In the past week, reports are that Ben Bernanke announced the Federal reserve will slow it’s bond buying later this year to a gradual stop by next year that cause long term interest rates to be at record lows and unemployment is below the recent high of 10% in 2009-2010 and projected to hit 6.2% by 2015, thus signaling the end of rock bottom interest rates for 30 year Mortgages, at which time rates will start increasing. They have actually started going up at this writing. In the meantime, as long as Bernanke can do the same thing Nik Wallenda did at the Grand Canyon through 2015 balancing inflation and unemployment, then all will be good. The minor details of capturing the latest defector of espionage and avoid resulting consequences of this gaffe, then terrorist attacks or other world calamities are the only other issues to disrupt our financial system crème de la crème!!
Thank you IRS for your controversial focus in coming down hard on political backed groups dividing Republicans and Democrats again, as a result of the groups that were backed by each party and now being rewarded with $70M in employee bonuses, wow! Could this mess, once sorted out, cause a whiplash in the economy and the Real Estate markets, HELLO!! The White House could be accused ultimately of using this platform that paved the way for reelection and will hopefully weather this new storm and not be implicated for the whole mess to begin with! See this article.
Back to our Real Estate market in general, the San Diego region, along with Los Angeles and San Francisco- is now setting the precedent with consistent strength in the housing recovery for California. In this report, it states: “The recovery is definitely broad based. The two composites showed the largest year-over-year gains in seven years. Atlanta, Las Vegas, Phoenix and San Francisco posted year-over-year gains of over 20% in April. San Francisco was the highest at 23.9%. Phoenix posted 12 consecutive months of double-digit growth. Recent economic data on home sales and inventories confirm the housing recovery’s strength. Los Angeles, San Diego and San Francisco posted their highest gains since 2004, 1988 and 1987, respectively. The article states more Shocking News: As of April 2013, average home prices across the United States are back to their early 2004 levels for both the 10-City and 20-City Composites.

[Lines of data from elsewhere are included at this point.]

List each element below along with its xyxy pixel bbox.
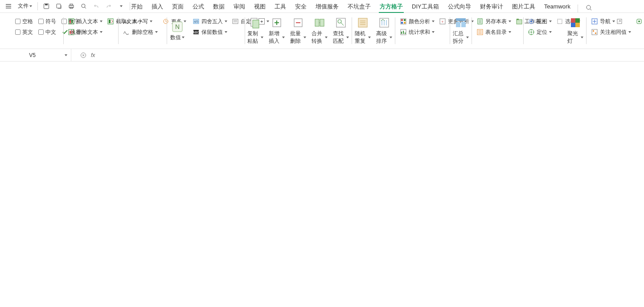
ribbon-big-button[interactable]: 新增插入 — [266, 15, 287, 47]
checkbox-icon — [38, 29, 44, 35]
ribbon-item[interactable]: A␣删除空格 — [123, 27, 158, 37]
ribbon-checkbox[interactable]: 中文 — [38, 27, 56, 37]
save-as-icon[interactable] — [54, 1, 64, 11]
item-icon — [400, 29, 407, 36]
chevron-down-icon — [304, 37, 306, 38]
cancel-formula-icon[interactable] — [80, 52, 86, 58]
menu-tab[interactable]: 审阅 — [229, 1, 250, 12]
ribbon-big-button[interactable]: 高级排序 — [373, 15, 395, 47]
search-icon[interactable] — [584, 3, 594, 12]
svg-text:ABC: ABC — [193, 31, 199, 34]
ribbon-big-button[interactable]: 随机重复 — [352, 15, 373, 47]
big-icon — [271, 16, 283, 29]
ribbon-group-sheet: 另存本表表名目录工作表 — [472, 15, 523, 47]
svg-point-53 — [531, 32, 532, 33]
ribbon-group-view: 视图定位选择 — [523, 15, 565, 47]
ribbon-numeric-button[interactable]: N 数值 — [167, 15, 188, 47]
fx-label[interactable]: fx — [91, 52, 95, 58]
ribbon-big-row: 复制粘贴新增插入批量删除合并转换查找匹配 — [245, 15, 352, 47]
svg-rect-48 — [517, 20, 522, 24]
svg-rect-56 — [575, 18, 580, 23]
ribbon-checkbox[interactable]: 英文 — [15, 27, 33, 37]
menu-tab[interactable]: 视图 — [250, 1, 270, 12]
launcher-icon[interactable] — [617, 19, 622, 24]
menu-tab[interactable]: 不坑盒子 — [343, 1, 375, 12]
ribbon-spotlight-button[interactable]: 聚光灯 — [565, 15, 586, 47]
menu-tab[interactable]: 公式 — [188, 1, 209, 12]
ribbon-checkbox[interactable]: 符号 — [38, 16, 56, 26]
ribbon-item[interactable]: ABC保留数值 — [193, 27, 227, 37]
ribbon-big-button[interactable]: 批量删除 — [287, 15, 309, 47]
undo-icon[interactable] — [91, 1, 101, 11]
svg-rect-62 — [593, 30, 594, 32]
ribbon-big-row: 随机重复高级排序 — [352, 15, 395, 47]
svg-point-65 — [638, 20, 640, 22]
chevron-down-icon — [182, 37, 185, 38]
item-icon: A␣ — [123, 29, 130, 36]
menu-tab[interactable]: 财务审计 — [476, 1, 508, 12]
svg-text:4/5: 4/5 — [194, 20, 198, 23]
ribbon-summary-label: 汇总拆分 — [453, 30, 465, 45]
menu-tab[interactable]: 插入 — [147, 1, 168, 12]
item-icon — [107, 18, 114, 25]
file-menu[interactable]: 文件 — [16, 1, 34, 11]
svg-rect-11 — [69, 29, 74, 35]
menu-tab[interactable]: 公式向导 — [443, 1, 476, 12]
ribbon-summary-button[interactable]: 汇总拆分 — [450, 15, 472, 47]
ribbon-item[interactable]: 导航 — [591, 16, 631, 26]
ribbon-item[interactable]: 定位 — [528, 27, 552, 37]
menu-tab[interactable]: 页面 — [168, 1, 188, 12]
ribbon-item[interactable]: 记忆 — [636, 16, 644, 26]
ribbon-big-button[interactable]: 查找匹配 — [330, 15, 352, 47]
chevron-down-icon — [509, 20, 511, 22]
ribbon-item[interactable]: 4/5四舍五入 — [193, 16, 227, 26]
ribbon-checkbox[interactable]: 空格 — [15, 16, 33, 26]
ribbon-item[interactable]: 颜色分析 — [400, 16, 435, 26]
ribbon-big-button[interactable]: 复制粘贴 — [245, 15, 266, 47]
ribbon-item[interactable]: 删除文本 — [68, 27, 103, 37]
ribbon-item[interactable]: 关注相同值 — [591, 27, 631, 37]
menu-tab[interactable]: 安全 — [291, 1, 311, 12]
formula-bar: V5 fx — [0, 49, 644, 61]
ribbon-big-button[interactable]: 合并转换 — [309, 15, 330, 47]
menu-tab[interactable]: 方方格子 — [375, 1, 407, 12]
svg-rect-12 — [70, 31, 71, 34]
menu-tab[interactable]: DIY工具箱 — [407, 1, 443, 12]
menu-tab[interactable]: 开始 — [127, 1, 147, 12]
svg-point-6 — [82, 4, 85, 8]
menu-tab[interactable]: 图片工具 — [508, 1, 540, 12]
ribbon-item[interactable]: 统计求和 — [400, 27, 435, 37]
svg-rect-10 — [71, 20, 73, 23]
svg-rect-39 — [404, 22, 406, 24]
svg-rect-55 — [571, 18, 575, 23]
ribbon-item[interactable]: 插入文本 — [68, 16, 103, 26]
svg-point-7 — [587, 5, 591, 9]
ribbon-item[interactable]: 视图 — [528, 16, 552, 26]
print-icon[interactable] — [66, 1, 76, 11]
big-icon — [378, 16, 390, 29]
save-icon[interactable] — [41, 1, 51, 11]
ribbon-item[interactable]: 表名目录 — [476, 27, 511, 37]
menu-tab[interactable]: Teamwork — [540, 1, 575, 12]
print-preview-icon[interactable] — [79, 1, 89, 11]
ribbon-group-numeric: 4/5四舍五入ABC保留数值自定义 + — [188, 15, 244, 47]
svg-rect-37 — [404, 19, 406, 21]
svg-rect-61 — [592, 29, 597, 35]
menu-icon[interactable] — [4, 1, 13, 11]
chevron-down-icon — [432, 31, 435, 33]
menu-tab[interactable]: 数据 — [209, 1, 229, 12]
menu-tab[interactable]: 工具 — [270, 1, 291, 12]
svg-rect-4 — [70, 4, 73, 5]
ribbon-item[interactable]: 另存本表 — [476, 16, 511, 26]
svg-rect-2 — [57, 4, 61, 8]
ribbon-item[interactable]: Aa大小写 — [123, 16, 158, 26]
menu-tab[interactable]: 增值服务 — [311, 1, 343, 12]
item-icon — [528, 18, 535, 25]
svg-rect-44 — [456, 22, 460, 27]
quick-access-more[interactable] — [116, 1, 126, 11]
item-icon — [591, 18, 598, 25]
redo-icon[interactable] — [104, 1, 114, 11]
item-icon — [68, 29, 75, 36]
name-box[interactable]: V5 — [0, 49, 71, 61]
chevron-down-icon — [368, 37, 371, 38]
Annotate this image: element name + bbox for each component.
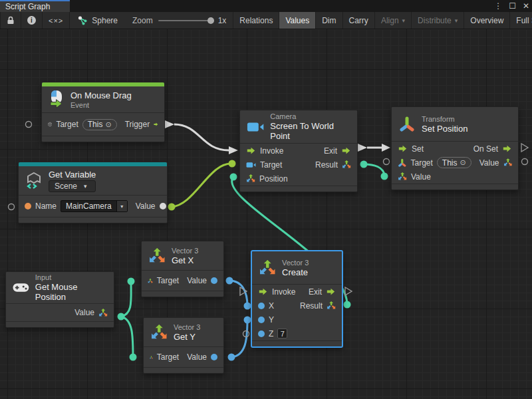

Measured from their June/July 2006 peaks, the peak-to-current decline for both Composites is approximately 26-27%. The recovery from the March 2012 lows is 13.1% and 13.6%, respectively.
San Diego is far from the 2004-2006 levels in value, however the upswing trend is not farfetched, will continue and possibly reach those levels by 2015. This is absolutely a POSSIBILITY and at the same time it is a huge GAMBLE. As a seller, you ask yourself: do I continue to hold out for values to go higher, while interest rates are going up or do I pull the trigger now and avoid another crash, also expected to come again, by selling now? While you’re thinking, does the thought of GREED cross your mind as well? Selling now is more optimum, obviously considering interest rates are starting to creep up now, so your purchase of a new home will be manageable with a great interest rate. A Listing agent to represent you with creative ways to leverage your bottom line is optimum.
For the buyers, does this market cause you to be in a mindset of desperation because of no inventory? Aligning yourself with an experienced Buyer agent who can maneuver through the mind fields to secure your property in a very limited inventory market is optimum. “All cash” buyers are still KING and have the most POWER, while being set up to be protected for a future inevitable crash as our cycle takes its normal course.
Thanks for reading, Happy 4th of July, AND God BLESS America!!